Updated: Aug 19
What is ransomware?
Ransomware is malicious software used to lock data files in carrying out extortion or blackmail. Extortion is a criminal offense that uses threats to force one to provide money usually in the form of cryptocurrency. It is an age-old crime revised for our modern era.
There is still some argument over whether to pay up or not and it largely resides with whom you ask. Criminal hackers have extended the threat campaign for those resistant to their demands. But don’t let that be your deciding factor and here’s why.
Once they have the data, expect the worst scenario, and go from there. Seriously, a thief of this sort is not to be trusted. Expect the data to be retained and copied for another future attack. Expect the data to be sold to other criminals and/or a competitor. Expect the breach to damage the reputation to some extent.
BECAUSE most small and medium businesses have little or no cybersecurity in either defense or recovery plans, they continue to be the focus of ransomware and data exfiltration extortion attacks.

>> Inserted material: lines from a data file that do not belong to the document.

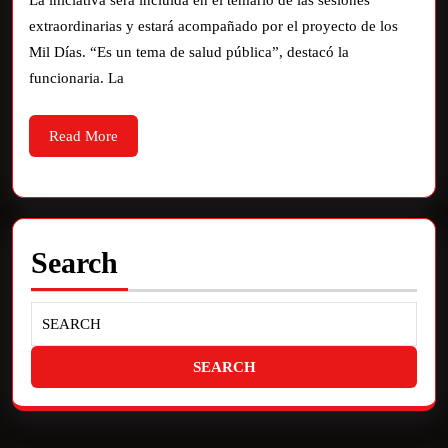
La iniciativa será incluida en el temario de las sesiones
extraordinarias y estará acompañado por el proyecto de los
Mil Días. “Es un tema de salud pública”, destacó la
funcionaria. La
Read More
Search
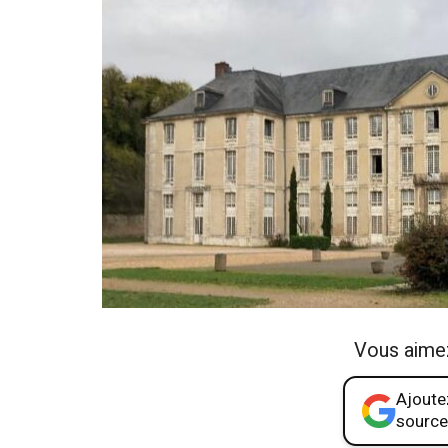
Vous aime
Ajoutez
source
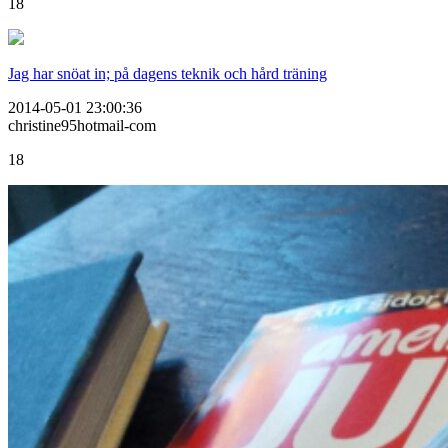
18
Jag har snöat in; på dagens teknik och hård träning
2014-05-01 23:00:36
christine95hotmail-com
18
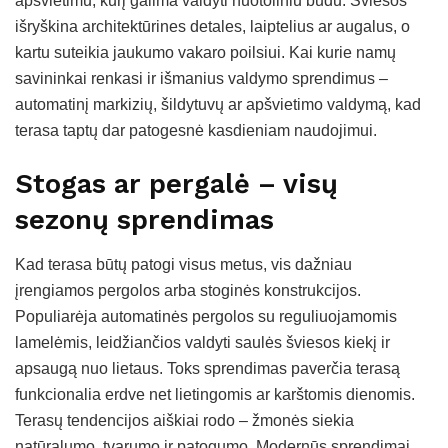
apšvietimu, kurį galima valdyti nuotoliniu būdu. Šviesos
išryškina architektūrines detales, laiptelius ar augalus, o
kartu suteikia jaukumo vakaro poilsiui. Kai kurie namų
savininkai renkasi ir išmanius valdymo sprendimus –
automatinį markizių, šildytuvų ar apšvietimo valdymą, kad
terasa taptų dar patogesnė kasdieniam naudojimui.
Stogas ar pergalė – visų
sezonų sprendimas
Kad terasa būtų patogi visus metus, vis dažniau
įrengiamos pergolos arba stoginės konstrukcijos.
Populiarėja automatinės pergolos su reguliuojamomis
lamelėmis, leidžiančios valdyti saulės šviesos kiekį ir
apsaugą nuo lietaus. Toks sprendimas paverčia terasą
funkcionalia erdve net lietingomis ar karštomis dienomis.
Terasų tendencijos aiškiai rodo – žmonės siekia
natūralumo, tvarumo ir patogumo. Modernūs sprendimai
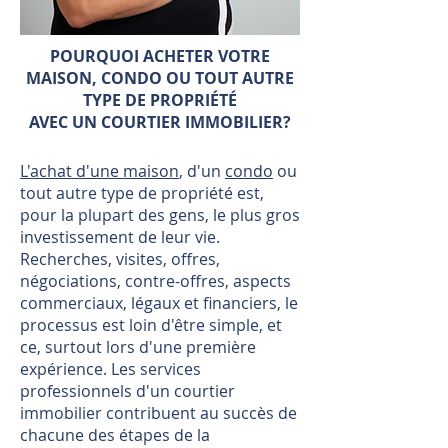
POURQUOI ACHETER VOTRE
MAISON, CONDO OU TOUT AUTRE
TYPE DE PROPRIÉTÉ
AVEC UN COURTIER IMMOBILIER?
L'achat d'une maison
, d'un
condo
ou
tout autre type de propriété est,
pour la plupart des gens, le plus gros
investissement de leur vie.
Recherches, visites, offres,
négociations, contre-offres, aspects
commerciaux, légaux et financiers, le
processus est loin d'être simple, et
ce, surtout lors d'une première
expérience. Les services
professionnels d'un courtier
immobilier contribuent au succès de
chacune des étapes de la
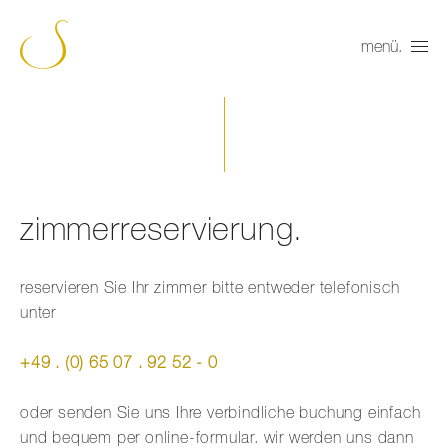
menü.
zimmerreservierung.
reservieren Sie Ihr zimmer bitte entweder telefonisch
unter
+49 . (0) 65 07 . 92 52 - 0
oder senden Sie uns Ihre verbindliche buchung einfach
und bequem per online-formular. wir werden uns dann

When these businesses work with other third-party companies, the likelihood is they, too, are under-secured and under-insured compounding the threats exponentially.
Small and medium-sized businesses make up 68% of ransomware attacks. Due to their size, they are underreported by the media. Small businesses come and go without much notice as they rarely have the financial or technical expertise to properly handle the incident and remediate it to prevent another attack.

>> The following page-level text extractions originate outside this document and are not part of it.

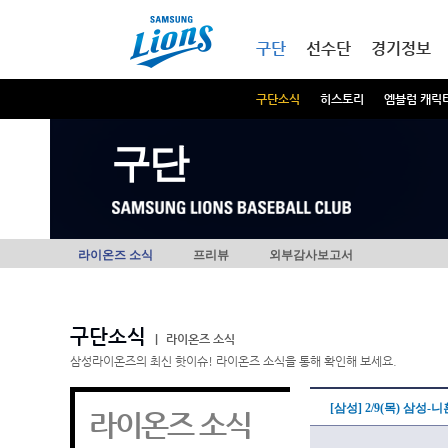
본문내용 바로가기
메인메뉴 바로가기
구단
선수단
경기정보
구단소식
히스토리
엠블럼 캐릭
구단
라이온즈 소식
프리뷰
외부감사보고서
구단소식
|
라이온즈 소식
삼성라이온즈의 최신 핫이슈! 라이온즈 소식을 통해 확인해 보세요.
[삼성] 2/9(목) 삼성
라이온즈 소식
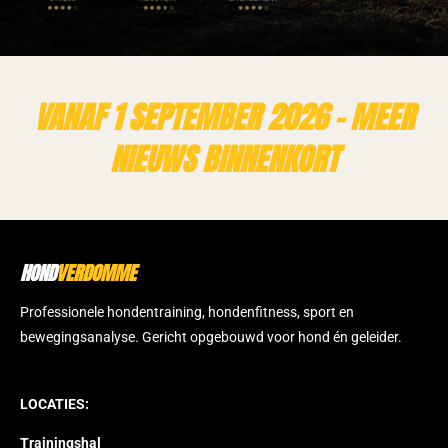
VANAF 1 SEPTEMBER 2026 - MEER
NIEUWS BINNENKORT
HOND
VERDOMME
Professionele hondentraining, hondenfitness, sport en
bewegingsanalyse. Gericht opgebouwd voor hond én geleider.
LOCATIES:
Trainingshal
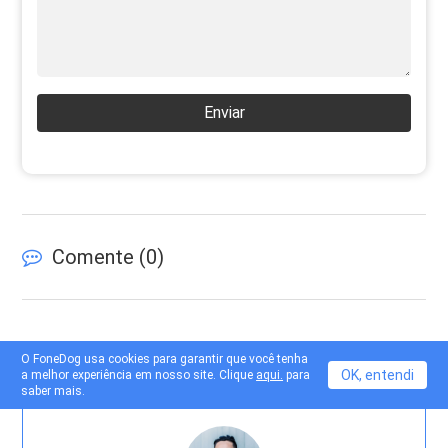
Enviar
Comente (
0
)
O FoneDog usa cookies para garantir que você tenha
OK, entendi
a melhor experiência em nosso site. Clique
aqui.
para
saber mais.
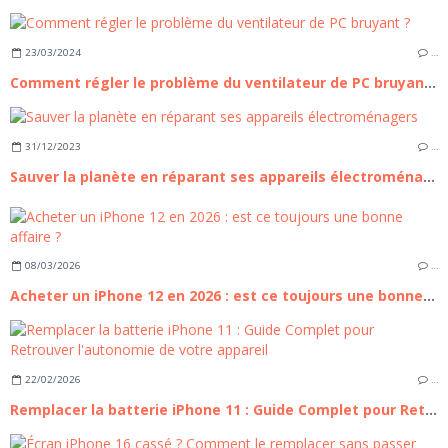
23/03/2024
…
Comment régler le problème du ventilateur de PC bruyant ?
31/12/2023
…
Sauver la planète en réparant ses appareils électroménagers
08/03/2026
…
Acheter un iPhone 12 en 2026 : est ce toujours une bonne affaire ?
22/02/2026
…
Remplacer la batterie iPhone 11 : Guide Complet pour Retrouver l'autonomie de votre appareil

The Forrester’s Guide to Paying Ransomware may be a viable option if the funds are available. Often, the demand is so high that many businesses are forced to close their doors permanently.
What can a small or medium business do?
Start with a business plan to assess the cyber risks involved for your company. Hiring a full-sized cyber team is not required when there are so many firms available that provide cyber protection services. A risk assessment of your system will determine how much protection is needed. If cybersecurity is not within your budget, consider the costs after a breach. It will put things in proper perspective.
With or without insurance, some costs involved are the hire of an incident response team to assess the damage and extent of affected systems. Provided you at least have backups to recover the data from, it takes time to remove the malware and restore the system.
There will be consultations with the insurance company, legal counsel, and law enforcement. This is a serious crime that should be reported. Whether you recover from backup or pay the ransom for decryption, recovery efforts frequently run into hundreds of thousands of dollars.
One thing is sure, all the businesses attacked that were without cybersecurity initiatives, thought it would not happen to them.